Can there be a state in which you are investing energy in your relationship without it being work? I hear people talking about working hard in their marriage and it just doesn’t seem like fun. What if you invest energy from a place of excitement and creating together? What does a daily practice of attachment look like? There are three qualities that are useful in thinking of a daily practice of being connected to your partner.
The first step in staying attached is awareness. What is happening in your body? How are you feeling? What are you thinking? Starting with awareness with yourself is important before jumping over to checking in with your beloved.
I like the whole concept of inquiry. It is the act of asking for information, investigating what is going on. Inquiry is a neutral space in which a person is encouraged to unfold and share their process. It’s not judgmental, you aren’t simply waiting to have your turn to talk, but you are really receiving what your partner is saying. The most important thing about inquiry is that it come from a place of curiosity. When we are making assumptions in our relationships we stop the flow of curiosity and in the moment discovery.
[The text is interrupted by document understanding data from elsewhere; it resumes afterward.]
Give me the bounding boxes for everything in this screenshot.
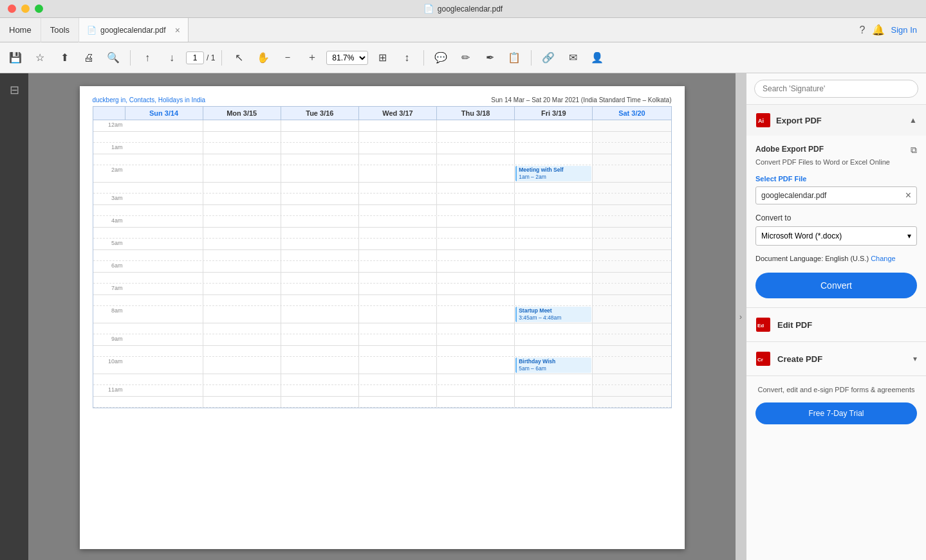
- panel-collapse-button[interactable]: ›: [736, 73, 746, 560]
- zoom-in-button[interactable]: ＋: [302, 48, 322, 68]
- signature-search-input[interactable]: [754, 80, 918, 98]
- comment-button[interactable]: 💬: [431, 48, 451, 68]
- calendar-cell: [437, 284, 515, 294]
- day-header-fri: Fri 3/19: [515, 107, 593, 120]
- calendar-cell: [281, 261, 359, 272]
- calendar-cell: [359, 143, 437, 154]
- calendar-cell: [359, 194, 437, 204]
- selected-filename: googlecalendar.pdf: [756, 187, 900, 204]
- pdf-viewer-area[interactable]: duckberg in, Contacts, Holidays in India…: [28, 73, 736, 560]
- calendar-cell: [281, 194, 359, 204]
- calendar-event[interactable]: Birthday Wish5am – 6am: [515, 357, 591, 373]
- calendar-cell: [359, 239, 437, 249]
- calendar-cell: [203, 165, 281, 182]
- calendar-cell: Meeting with Self1am – 2am: [515, 165, 593, 182]
- notification-icon[interactable]: 🔔: [872, 24, 885, 36]
- change-language-link[interactable]: Change: [871, 255, 896, 262]
- calendar-link-text: duckberg in, Contacts, Holidays in India: [93, 96, 206, 104]
- stamp-button[interactable]: 📋: [504, 48, 524, 68]
- calendar-cell: [125, 228, 203, 238]
- prev-page-button[interactable]: ↑: [137, 48, 158, 68]
- edit-text-button[interactable]: ✒: [479, 48, 500, 68]
- home-nav[interactable]: Home: [0, 18, 41, 42]
- free-trial-button[interactable]: Free 7-Day Trial: [755, 402, 917, 424]
- next-page-button[interactable]: ↓: [162, 48, 182, 68]
- calendar-cell: [515, 273, 593, 283]
- time-label: [93, 273, 125, 283]
- pencil-button[interactable]: ✏: [455, 48, 476, 68]
- calendar-cell: [125, 239, 203, 249]
- calendar-cell: [515, 216, 593, 227]
- calendar-cell: [437, 346, 515, 356]
- print-button[interactable]: 🖨: [79, 48, 99, 68]
- window-title: 📄 googlecalendar.pdf: [423, 4, 503, 14]
- time-label: [93, 183, 125, 193]
- calendar-header: duckberg in, Contacts, Holidays in India…: [93, 96, 672, 104]
- edit-pdf-section: Ed Edit PDF: [746, 308, 926, 342]
- fit-page-button[interactable]: ⊞: [372, 48, 393, 68]
- adobe-export-subtitle: Adobe Export PDF: [755, 145, 824, 154]
- bookmark-button[interactable]: ☆: [30, 48, 50, 68]
- tab-close-button[interactable]: ×: [175, 25, 180, 35]
- link-button[interactable]: 🔗: [538, 48, 559, 68]
- page-number-input[interactable]: [186, 51, 204, 64]
- calendar-cell: [203, 385, 281, 396]
- calendar-cell: [281, 295, 359, 305]
- calendar-cell: [593, 306, 671, 323]
- export-pdf-header[interactable]: Ai Export PDF ▲: [746, 105, 926, 136]
- thumbnails-nav[interactable]: ⊟: [3, 78, 26, 102]
- calendar-row: [93, 295, 671, 306]
- tab-filename: googlecalendar.pdf: [100, 26, 165, 35]
- calendar-cell: [593, 385, 671, 396]
- file-tab[interactable]: 📄 googlecalendar.pdf ×: [79, 18, 189, 42]
- calendar-event[interactable]: Startup Meet3:45am – 4:48am: [515, 307, 591, 322]
- calendar-cell: [203, 250, 281, 260]
- minimize-button[interactable]: [21, 5, 30, 13]
- clear-file-button[interactable]: ×: [900, 187, 916, 204]
- search-button[interactable]: 🔍: [103, 48, 124, 68]
- calendar-row: [93, 228, 671, 239]
- upload-button[interactable]: ⬆: [54, 48, 75, 68]
- calendar-cell: [125, 346, 203, 356]
- hand-tool-button[interactable]: ✋: [253, 48, 273, 68]
- calendar-cell: [437, 194, 515, 204]
- export-pdf-body: Adobe Export PDF ⧉ Convert PDF Files to …: [746, 136, 926, 307]
- calendar-cell: [515, 284, 593, 294]
- header-actions: ? 🔔 Sign In: [851, 18, 926, 42]
- calendar-cell: [203, 154, 281, 165]
- convert-to-select[interactable]: Microsoft Word (*.docx) ▾: [755, 226, 917, 246]
- calendar-event[interactable]: Meeting with Self1am – 2am: [515, 166, 591, 181]
- day-header-mon: Mon 3/15: [203, 107, 281, 120]
- calendar-cell: [359, 205, 437, 215]
- cursor-tool-button[interactable]: ↖: [228, 48, 249, 68]
- scroll-button[interactable]: ↕: [396, 48, 417, 68]
- copy-icon[interactable]: ⧉: [911, 145, 917, 156]
- svg-text:Cr: Cr: [757, 357, 763, 363]
- close-button[interactable]: [8, 5, 16, 13]
- maximize-button[interactable]: [35, 5, 43, 13]
- calendar-cell: [593, 154, 671, 165]
- zoom-select[interactable]: 81.7% 50% 75% 100% 125% 150%: [326, 51, 368, 65]
- calendar-cell: [281, 323, 359, 334]
- calendar-cell: [203, 273, 281, 283]
- calendar-cell: [515, 143, 593, 154]
- tools-nav[interactable]: Tools: [41, 18, 79, 42]
- separator-1: [130, 50, 131, 66]
- create-pdf-header[interactable]: Cr Create PDF ▾: [746, 342, 926, 375]
- time-label: 5am: [93, 239, 125, 249]
- user-button[interactable]: 👤: [587, 48, 607, 68]
- help-icon[interactable]: ?: [860, 24, 866, 36]
- calendar-row: 4am: [93, 216, 671, 228]
- edit-pdf-header[interactable]: Ed Edit PDF: [746, 308, 926, 341]
- email-button[interactable]: ✉: [562, 48, 583, 68]
- convert-button[interactable]: Convert: [755, 273, 917, 298]
- calendar-cell: [203, 194, 281, 204]
- save-button[interactable]: 💾: [5, 48, 26, 68]
- calendar-cell: [437, 143, 515, 154]
- time-label: [93, 323, 125, 334]
- sign-in-button[interactable]: Sign In: [891, 25, 917, 35]
- calendar-cell: [437, 273, 515, 283]
- separator-2: [221, 50, 222, 66]
- zoom-out-button[interactable]: －: [277, 48, 298, 68]
- time-label: 11am: [93, 385, 125, 396]
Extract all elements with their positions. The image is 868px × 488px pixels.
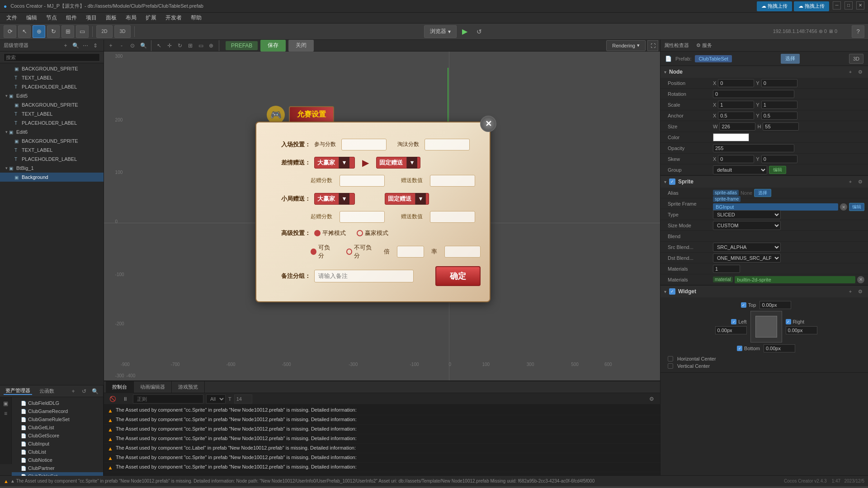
tree-item-text-label3[interactable]: T TEXT_LABEL (0, 145, 104, 155)
tool-3d[interactable]: 3D (114, 25, 131, 38)
tree-item-bg-sprite1[interactable]: ▣ BACKGROUND_SPRITE (0, 64, 104, 73)
tree-item-background[interactable]: ▣ Background (0, 173, 104, 182)
tree-item-btbig[interactable]: ▾ ▣ BtBig_1 (0, 164, 104, 173)
console-clear-btn[interactable]: 🚫 (108, 394, 118, 404)
hierarchy-search-btn[interactable]: 🔍 (71, 41, 80, 50)
scene-zoom-out[interactable]: - (117, 41, 127, 51)
node-section-header[interactable]: ▾ Node + ⚙ (660, 66, 868, 78)
menu-extension[interactable]: 扩展 (141, 13, 161, 23)
tree-item-text-label2[interactable]: T TEXT_LABEL (0, 109, 104, 118)
no-lose-radio[interactable]: 不可负分 (346, 244, 375, 260)
send-val-input1[interactable] (430, 175, 475, 187)
close-button[interactable]: ✕ (856, 1, 864, 9)
bottom-input[interactable] (764, 344, 795, 352)
group-select[interactable]: default (713, 165, 767, 174)
menu-developer[interactable]: 开发者 (161, 13, 186, 23)
sprite-add-btn[interactable]: + (846, 178, 854, 186)
left-check[interactable]: ✓ Left (731, 319, 746, 324)
asset-item-clubinput[interactable]: 📄 ClubInput (12, 440, 103, 448)
asset-item-clubgamerecord[interactable]: 📄 ClubGameRecord (12, 407, 103, 415)
color-picker[interactable] (713, 133, 749, 141)
scene-zoom-in[interactable]: + (106, 41, 116, 51)
3d-toggle-btn[interactable]: 3D (849, 54, 863, 64)
right-input[interactable] (786, 326, 817, 334)
widget-add-btn[interactable]: + (846, 287, 854, 296)
console-level-select[interactable]: All (206, 394, 226, 404)
top-check[interactable]: ✓ Top (741, 302, 756, 308)
menu-help[interactable]: 帮助 (186, 13, 206, 23)
cloud-upload-btn2[interactable]: ☁ 拖拽上传 (794, 1, 829, 11)
alias-choose-btn[interactable]: 选择 (754, 189, 771, 197)
asset-item-clubgetscore[interactable]: 📄 ClubGetScore (12, 432, 103, 440)
vertical-center-check[interactable]: Vertical Center (668, 363, 864, 369)
menu-layout[interactable]: 布局 (121, 13, 141, 23)
scene-fit[interactable]: ⊙ (127, 41, 137, 51)
tool-transform[interactable]: ⊕ (33, 25, 45, 38)
start-score-input2[interactable] (340, 211, 385, 223)
emotion-gift-select1[interactable]: 大赢家 ▾ (314, 157, 355, 169)
join-score-input[interactable] (341, 139, 387, 150)
tool-scale[interactable]: ⊞ (61, 25, 74, 38)
skew-x-input[interactable] (718, 155, 754, 163)
materials-count-input[interactable] (713, 265, 740, 273)
can-lose-radio[interactable]: 可负分 (311, 244, 334, 260)
horizontal-center-check[interactable]: Horizontal Center (668, 356, 864, 361)
refresh-button[interactable]: ↺ (473, 25, 486, 38)
asset-list-btn[interactable]: ≡ (1, 409, 10, 418)
sprite-check[interactable]: ✓ (669, 178, 675, 185)
asset-node-btn[interactable]: ▣ (1, 399, 10, 408)
asset-item-clubpartner[interactable]: 📄 ClubPartner (12, 464, 103, 472)
scene-canvas[interactable]: 300 200 100 0 -100 -200 -300 -400 -900 -… (104, 52, 660, 380)
tree-item-edit6[interactable]: ▾ ▣ Edit6 (0, 127, 104, 136)
tree-item-placeholder1[interactable]: T PLACEHOLDER_LABEL (0, 82, 104, 91)
tree-item-bg-sprite2[interactable]: ▣ BACKGROUND_SPRITE (0, 100, 104, 109)
size-w-input[interactable] (719, 122, 755, 131)
rotation-input[interactable] (713, 90, 794, 98)
console-pause-btn[interactable]: ⏸ (120, 394, 130, 404)
confirm-button[interactable]: 确定 (435, 266, 481, 286)
menu-edit[interactable]: 编辑 (22, 13, 42, 23)
prefab-close-btn[interactable]: 关闭 (288, 40, 314, 52)
cloud-upload-btn1[interactable]: ☁ 拖拽上传 (757, 1, 792, 11)
tool-rect[interactable]: ▭ (76, 25, 89, 38)
hierarchy-more-btn[interactable]: ⋯ (81, 41, 90, 50)
top-input[interactable] (760, 301, 791, 309)
console-settings-btn[interactable]: ⚙ (646, 394, 656, 404)
size-mode-select[interactable]: CUSTOM (713, 221, 781, 230)
hierarchy-add-btn[interactable]: + (61, 41, 70, 50)
scene-tool-move[interactable]: ✛ (165, 41, 175, 51)
scene-tool-scale[interactable]: ⊞ (185, 41, 195, 51)
console-filter-input[interactable] (133, 394, 203, 404)
tool-move[interactable]: ⟳ (4, 25, 16, 38)
note-input[interactable] (314, 270, 414, 282)
asset-tab[interactable]: 资产管理器 (4, 387, 32, 395)
console-tab-main[interactable]: 控制台 (106, 381, 134, 393)
scene-search[interactable]: 🔍 (138, 41, 148, 51)
asset-item-clubtableset[interactable]: 📄 ClubTableSet (12, 472, 103, 476)
font-size-input[interactable] (234, 394, 252, 404)
menu-panel[interactable]: 面板 (101, 13, 121, 23)
widget-gear-btn[interactable]: ⚙ (856, 287, 864, 296)
scene-tool-rotate[interactable]: ↻ (175, 41, 185, 51)
asset-item-clubgetlist[interactable]: 📄 ClubGetList (12, 423, 103, 432)
prefab-save-btn[interactable]: 保存 (260, 40, 286, 52)
scene-tool-select[interactable]: ↖ (154, 41, 164, 51)
right-check[interactable]: ✓ Right (786, 319, 805, 324)
tree-item-bg-sprite3[interactable]: ▣ BACKGROUND_SPRITE (0, 136, 104, 145)
small-gift-select1[interactable]: 大赢家 ▾ (314, 193, 355, 205)
win-mode-radio[interactable]: 赢家模式 (357, 229, 388, 237)
hierarchy-search-input[interactable] (4, 53, 100, 61)
anchor-y-input[interactable] (761, 112, 797, 120)
dst-blend-select[interactable]: ONE_MINUS_SRC_ALPHA (713, 253, 781, 263)
maximize-button[interactable]: □ (844, 1, 853, 9)
render-dropdown[interactable]: Rendering ▾ (606, 40, 646, 51)
opacity-input[interactable] (713, 144, 794, 152)
scale-y-input[interactable] (761, 101, 797, 109)
scene-tool-anchor[interactable]: ⊕ (206, 41, 216, 51)
node-add-component-btn[interactable]: + (846, 68, 854, 76)
dialog-close-btn[interactable]: ✕ (480, 116, 496, 132)
emotion-gift-select2[interactable]: 固定赠送 ▾ (376, 157, 420, 169)
node-gear-btn[interactable]: ⚙ (856, 68, 864, 76)
browser-button[interactable]: 浏览器 ▾ (424, 25, 457, 38)
elim-score-input[interactable] (425, 139, 470, 150)
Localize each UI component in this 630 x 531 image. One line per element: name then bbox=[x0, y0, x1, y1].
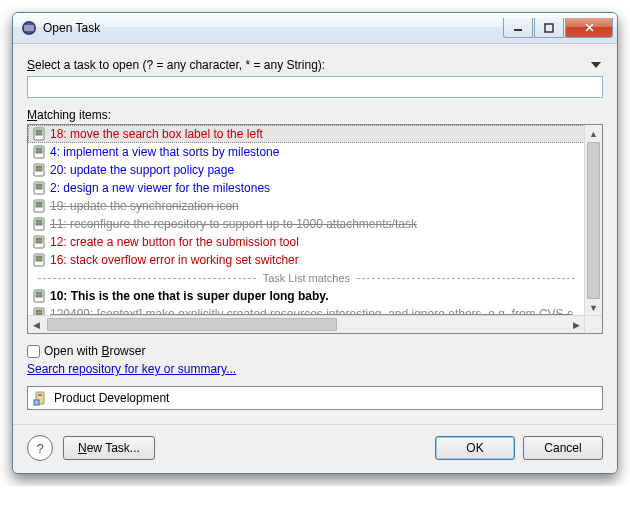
scroll-up-icon[interactable]: ▲ bbox=[585, 125, 602, 142]
maximize-button[interactable] bbox=[534, 18, 564, 38]
list-item[interactable]: 16: stack overflow error in working set … bbox=[28, 251, 585, 269]
list-item[interactable]: 4: implement a view that sorts by milest… bbox=[28, 143, 585, 161]
svg-rect-30 bbox=[36, 295, 42, 297]
svg-rect-6 bbox=[36, 133, 42, 135]
divider bbox=[13, 424, 617, 425]
svg-rect-14 bbox=[36, 184, 42, 186]
svg-rect-9 bbox=[36, 151, 42, 153]
svg-rect-18 bbox=[36, 205, 42, 207]
list-item-text: 2: design a new viewer for the milestone… bbox=[50, 181, 270, 195]
svg-rect-3 bbox=[545, 24, 553, 32]
scroll-thumb[interactable] bbox=[587, 142, 600, 299]
svg-rect-27 bbox=[36, 259, 42, 261]
list-item-text: 20: update the support policy page bbox=[50, 163, 234, 177]
task-icon bbox=[32, 217, 46, 231]
svg-rect-11 bbox=[36, 166, 42, 168]
svg-rect-20 bbox=[36, 220, 42, 222]
svg-rect-5 bbox=[36, 130, 42, 132]
titlebar[interactable]: Open Task bbox=[13, 13, 617, 44]
svg-rect-24 bbox=[36, 241, 42, 243]
list-item[interactable]: 10: This is the one that is super duper … bbox=[28, 287, 585, 305]
list-item[interactable]: 12: create a new button for the submissi… bbox=[28, 233, 585, 251]
scroll-left-icon[interactable]: ◀ bbox=[28, 316, 45, 333]
close-button[interactable] bbox=[565, 18, 613, 38]
scroll-down-icon[interactable]: ▼ bbox=[585, 299, 602, 316]
list-item[interactable]: 2: design a new viewer for the milestone… bbox=[28, 179, 585, 197]
list-item-text: 16: stack overflow error in working set … bbox=[50, 253, 299, 267]
svg-rect-12 bbox=[36, 169, 42, 171]
task-icon bbox=[32, 145, 46, 159]
view-menu-dropdown-icon[interactable] bbox=[591, 62, 601, 68]
horizontal-scrollbar[interactable]: ◀ ▶ bbox=[28, 315, 585, 333]
task-icon bbox=[32, 181, 46, 195]
list-item[interactable]: 19: update the synchronization icon bbox=[28, 197, 585, 215]
list-item-text: 11: reconfigure the repository to suppor… bbox=[50, 217, 417, 231]
list-item[interactable]: 11: reconfigure the repository to suppor… bbox=[28, 215, 585, 233]
task-icon bbox=[32, 253, 46, 267]
task-icon bbox=[32, 163, 46, 177]
svg-rect-36 bbox=[34, 400, 39, 405]
svg-rect-32 bbox=[36, 310, 42, 312]
search-repository-link[interactable]: Search repository for key or summary... bbox=[27, 362, 236, 376]
matching-items-list[interactable]: 18: move the search box label to the lef… bbox=[27, 124, 603, 334]
svg-rect-2 bbox=[514, 29, 522, 31]
scroll-corner bbox=[584, 315, 602, 333]
open-with-browser-label[interactable]: Open with Browser bbox=[44, 344, 145, 358]
list-item[interactable]: 20: update the support policy page bbox=[28, 161, 585, 179]
repository-icon bbox=[32, 390, 48, 406]
svg-rect-15 bbox=[36, 187, 42, 189]
task-icon bbox=[32, 235, 46, 249]
help-button[interactable]: ? bbox=[27, 435, 53, 461]
new-task-button[interactable]: New Task... bbox=[63, 436, 155, 460]
scroll-right-icon[interactable]: ▶ bbox=[568, 316, 585, 333]
task-icon bbox=[32, 289, 46, 303]
task-icon bbox=[32, 127, 46, 141]
svg-rect-35 bbox=[38, 394, 42, 396]
svg-rect-29 bbox=[36, 292, 42, 294]
vertical-scrollbar[interactable]: ▲ ▼ bbox=[584, 125, 602, 316]
list-item-text: 12: create a new button for the submissi… bbox=[50, 235, 299, 249]
list-item-text: 10: This is the one that is super duper … bbox=[50, 289, 328, 303]
list-item[interactable]: 18: move the search box label to the lef… bbox=[28, 125, 585, 143]
list-item-text: 18: move the search box label to the lef… bbox=[50, 127, 263, 141]
svg-rect-26 bbox=[36, 256, 42, 258]
cancel-button[interactable]: Cancel bbox=[523, 436, 603, 460]
list-separator: Task List matches bbox=[28, 269, 585, 287]
matching-items-label: Matching items: bbox=[27, 108, 603, 122]
open-with-browser-checkbox[interactable] bbox=[27, 345, 40, 358]
eclipse-icon bbox=[21, 20, 37, 36]
list-item-text: 19: update the synchronization icon bbox=[50, 199, 239, 213]
svg-rect-8 bbox=[36, 148, 42, 150]
hscroll-thumb[interactable] bbox=[47, 318, 337, 331]
search-input[interactable] bbox=[27, 76, 603, 98]
svg-rect-21 bbox=[36, 223, 42, 225]
status-text: Product Development bbox=[54, 391, 169, 405]
status-bar: Product Development bbox=[27, 386, 603, 410]
ok-button[interactable]: OK bbox=[435, 436, 515, 460]
prompt-label: Select a task to open (? = any character… bbox=[27, 58, 591, 72]
list-item-text: 4: implement a view that sorts by milest… bbox=[50, 145, 279, 159]
window-title: Open Task bbox=[43, 21, 503, 35]
task-icon bbox=[32, 199, 46, 213]
svg-rect-23 bbox=[36, 238, 42, 240]
dialog-window: Open Task Select a task to open (? = any… bbox=[12, 12, 618, 474]
svg-rect-17 bbox=[36, 202, 42, 204]
minimize-button[interactable] bbox=[503, 18, 533, 38]
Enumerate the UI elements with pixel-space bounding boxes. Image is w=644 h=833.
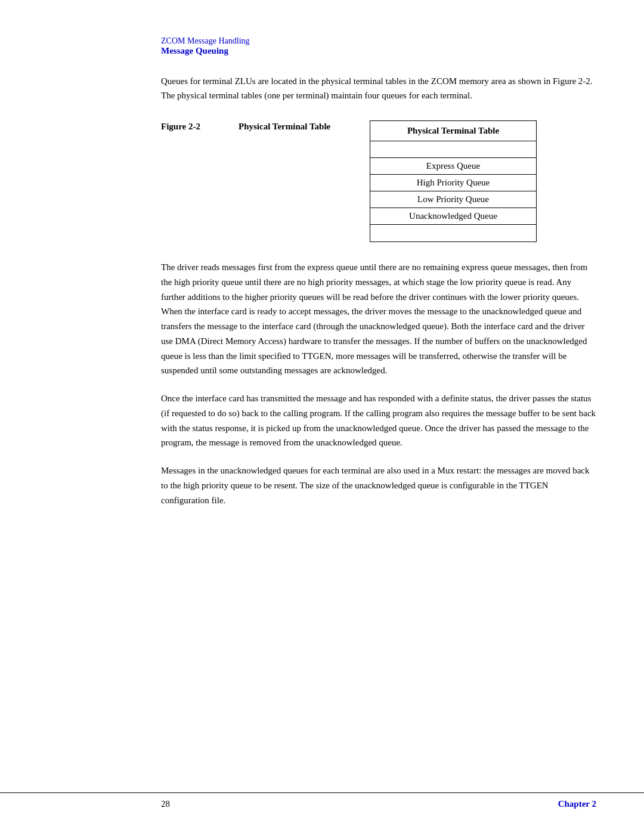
- body-paragraph-1: The driver reads messages first from the…: [161, 260, 596, 378]
- table-row-express-queue: Express Queue: [370, 158, 536, 175]
- intro-paragraph: Queues for terminal ZLUs are located in …: [161, 74, 596, 103]
- table-row-high-priority: High Priority Queue: [370, 175, 536, 191]
- body-paragraph-3: Messages in the unacknowledged queues fo…: [161, 463, 596, 507]
- footer: 28 Chapter 2: [0, 792, 644, 809]
- figure-row: Figure 2-2 Physical Terminal Table Physi…: [161, 120, 596, 242]
- breadcrumb-parent-link[interactable]: ZCOM Message Handling: [161, 36, 250, 45]
- physical-terminal-table: Physical Terminal Table Express Queue Hi…: [370, 120, 537, 242]
- figure-title: Physical Terminal Table: [239, 120, 358, 132]
- content-area: ZCOM Message Handling Message Queuing Qu…: [161, 36, 596, 507]
- page: ZCOM Message Handling Message Queuing Qu…: [0, 0, 644, 833]
- table-row-low-priority: Low Priority Queue: [370, 191, 536, 208]
- footer-page-number: 28: [161, 799, 558, 809]
- figure-section: Figure 2-2 Physical Terminal Table Physi…: [161, 120, 596, 242]
- breadcrumb-current: Message Queuing: [161, 46, 228, 55]
- footer-chapter: Chapter 2: [558, 799, 596, 809]
- table-row-empty-top: [370, 141, 536, 158]
- figure-label: Figure 2-2: [161, 120, 227, 132]
- breadcrumb: ZCOM Message Handling Message Queuing: [161, 36, 596, 56]
- table-row-unacknowledged: Unacknowledged Queue: [370, 208, 536, 225]
- table-row-empty-bottom: [370, 225, 536, 241]
- table-header: Physical Terminal Table: [370, 121, 536, 141]
- body-paragraph-2: Once the interface card has transmitted …: [161, 391, 596, 450]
If you are creating a beautiful relationship together—like two artists– there has to be curiosity. If artists get into a space where they judge or hate what they are creating—it stops the creative flow. This is what we are aiming for in relationship artistry—a creative flow in which you create a union that serves you both, a vital connection. It is important to be honest and truthful while also being kind. Talk in “I” statements whenever possible, own your experience don’t put it on other people, “You abandoned me” could become “I felt really sad when you left on Saturday.” This can become an ongoing state in which of awareness (checking in), inquiry (unpacking what’s going on) and curiosity.